# Vw CC R-line



## WHIZZER (Oct 25, 2005)

Since it was launched in 2008, the Volkswagen CC has proved a popular choice with private and fleet buyers alike, combining the practicality of a saloon with the elegance and styling of a coupé.








The CC offers a high level of equipment in both standard and GT trims, and is set to become even more appealing thanks to the introduction of the new CC R-Line, which adds even more style.

The R-Line builds on the already generous equipment list of the GT, adding a distinctive
R-Line front grille with round fog lights, R-Line front bumper, R-Line logo in the radiator grille, sill extensions, LED daytime running lights and 18-inch 'Mallory' alloy wheels.

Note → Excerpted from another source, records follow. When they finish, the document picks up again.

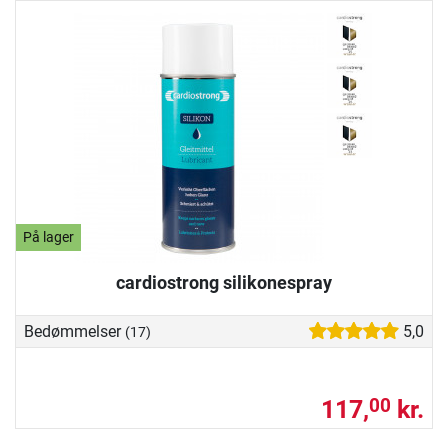
På lager
cardiostrong silikonespray
Bedømmelser
5,0
(17)
117,
kr.
00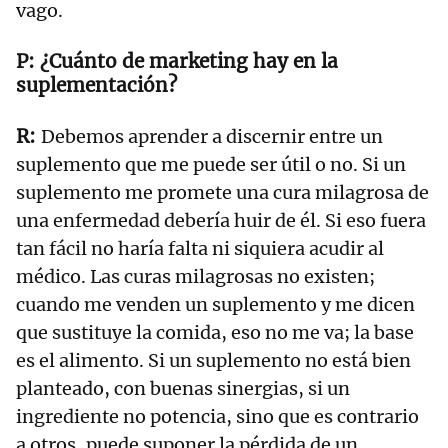
vago.
¿Cuánto de marketing hay en la
suplementación?
Debemos aprender a discernir entre un
suplemento que me puede ser útil o no. Si un
suplemento me promete una cura milagrosa de
una enfermedad debería huir de él. Si eso fuera
tan fácil no haría falta ni siquiera acudir al
médico. Las curas milagrosas no existen;
cuando me venden un suplemento y me dicen
que sustituye la comida, eso no me va; la base
es el alimento. Si un suplemento no está bien
planteado, con buenas sinergias, si un
ingrediente no potencia, sino que es contrario
a otros, puede suponer la pérdida de un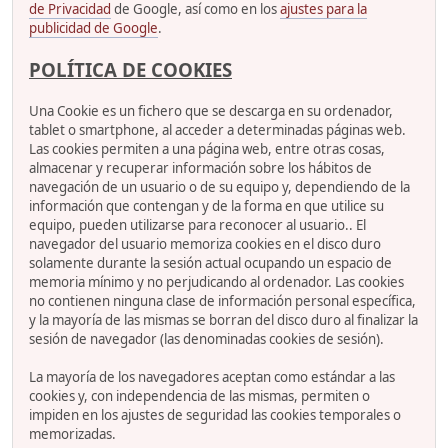
de Privacidad
de Google, así como en los
ajustes para la
publicidad de Google
.
POLÍTICA DE COOKIES
Una Cookie es un fichero que se descarga en su ordenador,
tablet o smartphone, al acceder a determinadas páginas web.
Las cookies permiten a una página web, entre otras cosas,
almacenar y recuperar información sobre los hábitos de
navegación de un usuario o de su equipo y, dependiendo de la
información que contengan y de la forma en que utilice su
equipo, pueden utilizarse para reconocer al usuario.. El
navegador del usuario memoriza cookies en el disco duro
solamente durante la sesión actual ocupando un espacio de
memoria mínimo y no perjudicando al ordenador. Las cookies
no contienen ninguna clase de información personal específica,
y la mayoría de las mismas se borran del disco duro al finalizar la
sesión de navegador (las denominadas cookies de sesión).
La mayoría de los navegadores aceptan como estándar a las
cookies y, con independencia de las mismas, permiten o
impiden en los ajustes de seguridad las cookies temporales o
memorizadas.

Inside, an R-Line multi-function steering wheel and trim adds a distinctive touch to complete the look. Despite the additional kit, the R-Line commands a premium of just £650 over the equivalent GT, with prices starting at £29,505.

Two engines will be available with R-Line trim - a 2.0-litre 210 PS TSI petrol and a 2.0-litre 177 PS TDI with BlueMotion Technology which includes battery regeneration and Stop/Start systems. Both engines come with a choice of either a six-speed manual or smooth-shifting DSG gearbox. The petrol engine returns up to 38.7 mpg on the combined cycle, while the manual TDI returns a very frugal 58.9 mpg.

The CC R-Line is available to order from Volkswagen Retailers from tomorrow, with first customer deliveries due in late January.


----------